## Data entries
--------
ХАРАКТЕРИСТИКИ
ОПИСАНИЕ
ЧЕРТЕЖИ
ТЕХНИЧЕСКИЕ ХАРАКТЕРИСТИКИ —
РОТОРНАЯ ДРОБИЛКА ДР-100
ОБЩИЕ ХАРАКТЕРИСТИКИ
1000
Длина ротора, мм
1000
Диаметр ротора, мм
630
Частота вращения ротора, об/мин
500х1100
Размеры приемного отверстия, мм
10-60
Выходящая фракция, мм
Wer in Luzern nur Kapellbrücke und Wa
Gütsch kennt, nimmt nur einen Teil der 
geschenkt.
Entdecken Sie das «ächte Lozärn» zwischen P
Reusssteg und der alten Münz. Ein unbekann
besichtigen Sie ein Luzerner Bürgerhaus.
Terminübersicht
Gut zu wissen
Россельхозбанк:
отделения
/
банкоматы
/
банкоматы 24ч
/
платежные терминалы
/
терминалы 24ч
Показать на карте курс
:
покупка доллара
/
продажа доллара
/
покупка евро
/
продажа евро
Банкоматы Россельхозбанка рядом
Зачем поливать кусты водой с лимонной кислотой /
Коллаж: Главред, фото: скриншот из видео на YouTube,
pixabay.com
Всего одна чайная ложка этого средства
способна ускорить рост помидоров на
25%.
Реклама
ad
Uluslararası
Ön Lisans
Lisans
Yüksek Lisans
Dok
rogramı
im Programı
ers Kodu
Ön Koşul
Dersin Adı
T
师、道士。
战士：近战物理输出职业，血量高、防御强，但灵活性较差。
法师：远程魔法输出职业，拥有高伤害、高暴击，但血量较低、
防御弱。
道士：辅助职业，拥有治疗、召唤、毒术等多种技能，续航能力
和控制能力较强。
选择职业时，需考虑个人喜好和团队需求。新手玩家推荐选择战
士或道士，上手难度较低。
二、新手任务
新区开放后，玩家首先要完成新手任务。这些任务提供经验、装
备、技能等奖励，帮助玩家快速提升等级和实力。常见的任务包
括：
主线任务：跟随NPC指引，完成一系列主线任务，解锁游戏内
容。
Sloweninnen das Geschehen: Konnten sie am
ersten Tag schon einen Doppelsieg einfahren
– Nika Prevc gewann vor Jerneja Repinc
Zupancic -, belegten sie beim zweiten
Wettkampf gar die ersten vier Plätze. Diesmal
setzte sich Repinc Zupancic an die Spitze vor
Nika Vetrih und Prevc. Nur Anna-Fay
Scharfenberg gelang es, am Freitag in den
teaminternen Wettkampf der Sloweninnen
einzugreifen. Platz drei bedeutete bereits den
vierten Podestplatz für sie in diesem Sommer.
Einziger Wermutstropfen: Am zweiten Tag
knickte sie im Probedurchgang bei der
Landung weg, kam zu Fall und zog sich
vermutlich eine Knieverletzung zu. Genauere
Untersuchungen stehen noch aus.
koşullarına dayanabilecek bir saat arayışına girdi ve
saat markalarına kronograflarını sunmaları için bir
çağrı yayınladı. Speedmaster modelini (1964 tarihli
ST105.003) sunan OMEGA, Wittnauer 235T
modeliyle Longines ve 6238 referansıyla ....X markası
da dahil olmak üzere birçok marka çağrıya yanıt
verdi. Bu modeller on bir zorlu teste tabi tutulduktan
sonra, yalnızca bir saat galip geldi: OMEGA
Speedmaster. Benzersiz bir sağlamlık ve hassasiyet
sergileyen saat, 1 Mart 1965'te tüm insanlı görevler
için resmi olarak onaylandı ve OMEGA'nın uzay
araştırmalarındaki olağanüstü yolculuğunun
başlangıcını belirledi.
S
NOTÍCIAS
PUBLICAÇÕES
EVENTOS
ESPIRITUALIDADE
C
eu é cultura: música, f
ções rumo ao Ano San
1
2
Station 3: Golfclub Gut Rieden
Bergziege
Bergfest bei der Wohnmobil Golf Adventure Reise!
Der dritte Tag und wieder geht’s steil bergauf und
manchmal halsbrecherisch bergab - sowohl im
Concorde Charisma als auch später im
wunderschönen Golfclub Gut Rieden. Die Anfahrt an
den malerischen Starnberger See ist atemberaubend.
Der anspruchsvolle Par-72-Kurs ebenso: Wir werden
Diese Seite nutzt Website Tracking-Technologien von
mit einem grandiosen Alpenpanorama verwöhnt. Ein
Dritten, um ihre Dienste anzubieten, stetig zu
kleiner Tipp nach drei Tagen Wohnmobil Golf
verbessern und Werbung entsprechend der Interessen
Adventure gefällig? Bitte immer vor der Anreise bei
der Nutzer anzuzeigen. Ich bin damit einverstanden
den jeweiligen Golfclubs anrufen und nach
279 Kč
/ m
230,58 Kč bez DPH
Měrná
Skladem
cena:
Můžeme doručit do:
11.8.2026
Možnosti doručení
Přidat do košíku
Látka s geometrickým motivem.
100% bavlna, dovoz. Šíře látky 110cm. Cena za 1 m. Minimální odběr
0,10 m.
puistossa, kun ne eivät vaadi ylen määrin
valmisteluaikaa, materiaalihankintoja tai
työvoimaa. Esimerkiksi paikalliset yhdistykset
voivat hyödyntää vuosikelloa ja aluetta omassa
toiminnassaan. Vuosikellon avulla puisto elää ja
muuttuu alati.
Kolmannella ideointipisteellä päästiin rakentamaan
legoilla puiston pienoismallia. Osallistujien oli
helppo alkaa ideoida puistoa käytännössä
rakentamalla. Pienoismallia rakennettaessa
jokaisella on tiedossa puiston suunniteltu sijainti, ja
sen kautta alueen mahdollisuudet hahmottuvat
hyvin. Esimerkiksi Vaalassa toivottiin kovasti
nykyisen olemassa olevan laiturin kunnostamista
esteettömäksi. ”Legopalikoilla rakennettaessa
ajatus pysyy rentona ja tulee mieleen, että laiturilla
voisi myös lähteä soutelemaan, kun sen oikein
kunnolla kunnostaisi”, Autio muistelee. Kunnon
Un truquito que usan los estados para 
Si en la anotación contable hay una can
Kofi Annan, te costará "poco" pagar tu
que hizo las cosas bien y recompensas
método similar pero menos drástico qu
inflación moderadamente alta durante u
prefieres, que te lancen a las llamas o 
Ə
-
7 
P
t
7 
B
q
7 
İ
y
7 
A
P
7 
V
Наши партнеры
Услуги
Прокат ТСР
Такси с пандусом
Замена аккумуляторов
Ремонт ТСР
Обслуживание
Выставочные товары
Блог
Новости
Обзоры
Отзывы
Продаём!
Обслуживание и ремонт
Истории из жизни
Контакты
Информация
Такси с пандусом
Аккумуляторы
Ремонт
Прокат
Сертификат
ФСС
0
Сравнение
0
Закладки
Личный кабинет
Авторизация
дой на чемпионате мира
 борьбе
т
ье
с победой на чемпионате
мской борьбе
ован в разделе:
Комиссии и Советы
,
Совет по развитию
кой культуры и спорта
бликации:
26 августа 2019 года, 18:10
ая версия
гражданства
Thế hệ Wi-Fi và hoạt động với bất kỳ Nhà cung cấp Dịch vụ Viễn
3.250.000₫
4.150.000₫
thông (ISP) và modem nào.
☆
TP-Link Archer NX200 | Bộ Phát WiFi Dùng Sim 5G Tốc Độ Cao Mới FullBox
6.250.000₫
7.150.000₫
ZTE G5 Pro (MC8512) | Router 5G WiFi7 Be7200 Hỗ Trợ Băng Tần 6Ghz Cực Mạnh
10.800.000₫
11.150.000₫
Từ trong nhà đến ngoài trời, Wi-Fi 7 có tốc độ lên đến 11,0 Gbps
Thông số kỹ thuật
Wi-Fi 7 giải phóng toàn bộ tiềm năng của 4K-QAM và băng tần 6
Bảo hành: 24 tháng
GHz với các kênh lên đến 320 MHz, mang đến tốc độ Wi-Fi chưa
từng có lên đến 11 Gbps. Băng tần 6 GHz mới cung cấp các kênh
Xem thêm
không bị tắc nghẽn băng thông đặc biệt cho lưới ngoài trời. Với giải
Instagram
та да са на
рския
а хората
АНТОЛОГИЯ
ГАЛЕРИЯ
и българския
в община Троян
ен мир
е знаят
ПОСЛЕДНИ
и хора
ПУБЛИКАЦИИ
--------
An exact copy of every line from the one containing "Bảo hành: 24 tháng" through the last line of the entries is required; please add nothing.

## PROBLEM SOLUTION
Bảo hành: 24 tháng
GHz với các kênh lên đến 320 MHz, mang đến tốc độ Wi-Fi chưa
từng có lên đến 11 Gbps. Băng tần 6 GHz mới cung cấp các kênh
Xem thêm
không bị tắc nghẽn băng thông đặc biệt cho lưới ngoài trời. Với giải
Instagram
та да са на
рския
а хората
АНТОЛОГИЯ
ГАЛЕРИЯ
и българския
в община Троян
ен мир
е знаят
ПОСЛЕДНИ
и хора
ПУБЛИКАЦИИ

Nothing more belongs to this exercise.